November 14 – On October 1, the European Union’s carbon border adjustment mechanism (CBAM) took effect in a transitional phase. Importers will be required to report relevant data to the EU but will not be required to pay the charge until January 1, 2026.
The CBAM is intended to apply to certain imports a carbon price equivalent to the internal EU regulatory price charged for carbon, through a border adjustment tax. The CBAM will initially apply to imports of carbon-intensive goods – such as cement, iron and steel, aluminium, fertilisers, electricity and hydrogen – production of which raises a perceived risk of shifting production (“leakage”) to other countries that do not impose a carbon price. The goal is to reduce carbon emissions while preserving EU competitiveness and in the longer term incentivising other countries to charge a carbon cost to their own producers.
The EU might well be commended for leading regulation to reduce carbon emissions. Indeed, many in the EU would argue that it has acted unilaterally in response to the inability to negotiate multilaterally agreed carbon prices, or other measures to reduce emissions sufficiently to avoid catastrophic global warming.
However, CBAM has not garnered widespread support. In adopting a unilateral approach to regulating the problem, and failing to account for the differing circumstances of other countries, the CBAM has been criticised as an unfair, and worse, protectionist measure that offends core rules and principles of the multilateral trade system and has a disproportionately harmful effect on developing countries.
While most of the CBAM will apply to more industrialised countries, such as Russia, China, the UK, and Norway, the countries expected to be most affected in relative terms are Mozambique, Bosnia and Herzegovina, Ukraine, Serbia, North Macedonia, Montenegro, Zimbabwe, Moldova and Albania. None of these other countries had significant input into the structure of the CBAM, yet they will be significantly affected. Indeed, when CBAM was under consideration, an exemption for least-developed countries and vulnerable economies was considered, but ultimately rejected.
Compliance with the CBAM regime will be costly: foreign producers will need to keep track of the emissions in their products by virtue of use of fossil fuels, and provide this information in verifiable form for the EU authorities. There are different ways of measuring embedded carbon, and no general agreement on a measurement protocol. Smaller countries may lack economies of scale, or regulatory capacities, necessary to satisfy compliance and certification requirements.
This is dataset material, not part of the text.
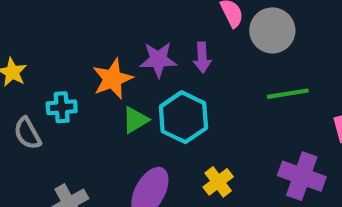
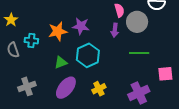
purple arrow: (202, 57) -> (115, 30), moved
green triangle: (135, 120) -> (61, 62), moved
purple cross: (302, 176) -> (139, 93), turned 35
Furthermore, the CBAM does not give credit to non-price methods of reducing emissions, such as the subsidies of the U.S. Inflation Reduction Act. An internationally agreed system of equivalence is needed to ensure appropriate respect for non-price means of reducing emissions.
States that export to the EU will have strong incentives to impose their own price-based measures in order to avoid transferring money to the EU: the CBAM is reduced by carbon costs charged in the exporting state. This structure might be viewed as coercive. By virtue of the size and importance of the EU market, unilateral EU regulation in this area, as in deforestation and other areas, sets the agenda for the world, and gives the EU a first-mover advantage. Firms that must comply with the EU rules lobby their governments to impose similar rules so that they do not have to contend with varying overlapping regulatory requirements.
Inclusive negotiations with other countries might have resulted in a better-tailored mechanism. The law of the World Trade Organization is uncertain in its application to this type of measure, but the most likely understanding would require that the CBAM not constitute “arbitrary or unjustifiable discrimination between countries where the same conditions prevail”.
This language, designed to ensure that the exercise of the right to regulate is not abused for protectionist purposes, has been interpreted to mean that states imposing these types of measures should consult with other affected WTO members, and that qualifying measures should not be used to coerce other states to change their policies.
The impact of CBAM will be felt most by developing countries, and in particular, the least developed and vulnerable ones. In May 2022 the European Parliament called for the EU to “provide financial support, at least equivalent in financial value to the revenues generated by the sale of CBAM certificates, to support least-developed countries’ efforts towards the decarbonisation of the manufacturing industries”, but concrete commitments have not been made to date.
Moreover, and in seeming contradiction, it appears that the EU has committed CBAM revenues to its own Innovation Fund. The transfer aspect of CBAM does not reduce leakage, nor does it help countries achieve their own emissions targets under their obligations under the Paris Agreement.
We recommend establishing a Global Sustainable Trade Fund, to be financed through carbon border adjustments, like CBAM, with the money allocated and distributed by independent organisations such as the World Bank, in cooperation with the International Trade Centre. This would help address the mitigation, adaptation and damage costs in the most affected and vulnerable countries, in line with their own development needs.
The CBAM might be considered a benevolent provocation, but the EU should not stop there. Rather, it should bring other countries to the table, in order to negotiate inclusively for a reasonable and effective means to cooperate to apply carbon prices to fight global warming, while respecting the situation of developing countries. More cooperative mechanisms are needed, and the international legal and organisational system must be adapted to respond more efficiently and effectively to these types of global problems.